Harvard library converting old newspapers to PDFs
HARVARD – Karen Sutera got an email the other day. A woman in California sought her great-grandfather's obituary.
Could Sutera, director of Harvard Diggins Library, help?
The woman knew he'd lived in Harvard. She knew he died in 1909 – but what day, exactly, she wasn't sure.
Under the old archive system, such a request would have meant mining through an entire year's worth of newspaper microfilm. Under the new system, the woman was able to access the obituary through a simple online search. She found several other articles mentioning her great-grandfather along the way.
"Frankly, if we wouldn't have done the obituary search, we wouldn't have found (the other articles)," Sutera said. "It's really a gold mine of data."
For less than the cost of a new microfilm reader, the Harvard Diggins Library phase by phase is turning 120 years of microfilm newspaper archives into a searchable online database of PDF files. The archives encompass the Harvard Herald, the Harvard Independent and the merger of the two.
So far, years 1867 through 1954 – representing the first two phases of the project – are accessible at www.harvarddiggins.advantage-preservation.com. The final two phases, which will convert the archives through 1986, are underway and should be completed by early this summer.
The process will cost about $8,000 in total.
"There's such a great interest in preserving the local history that is often times in a library's collection," Sutera said. "And it's not just preserving it – it's making it easily accessible to the public."
Microfilms require those seeking archived information to come into the library and use the microfilm reader.
And the films can deteriorate over time, quicker if kept under conditions that aren't climate controlled.

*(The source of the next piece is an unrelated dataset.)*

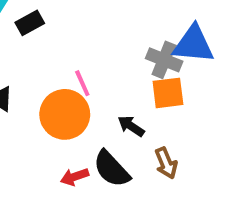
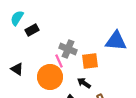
gray cross: (164, 60) -> (68, 49), moved
orange square: (168, 93) -> (90, 61), moved

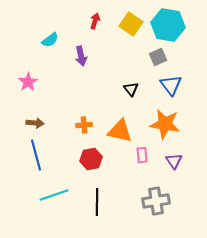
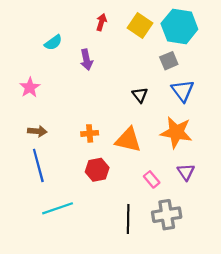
pink rectangle: (142, 155) -> (152, 179), moved, turned -35
black line: (97, 202) -> (128, 219), moved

"It's so much easier than people going to the library and having to go reel to reel to reel," said Michelle Maltas, an account manager with Cedar Rapids, Iowa-based Advantage Preservation, which is converting the Harvard library's films. "Plus, for people doing genealogy work, it's a time saver because they may come across something they didn't know about just by using the name."
During the conversion process, the images are scanned and indexed. Software then identifies each individual typed word on the page, allowing them to show up in searches later, Maltas said.
She added that the rising cost of microfilm readers has led more and more libraries to make the conversion.
Harvard Diggins first looked into the process because its increasingly faulty microfilm reader is no longer manufactured, which makes maintenance difficult. Staying with the microfilm archive system would have meant buying a digital reader, which the library priced at $10,000 – plus a maintenance contract for another $1,000 a year, Sutera said.
Instead, they opted for the user-friendly archive system, which Sutera believes will continue to pay off, as it did for the woman in California.
"You're basically giving access to the information to anyone in the world," she said.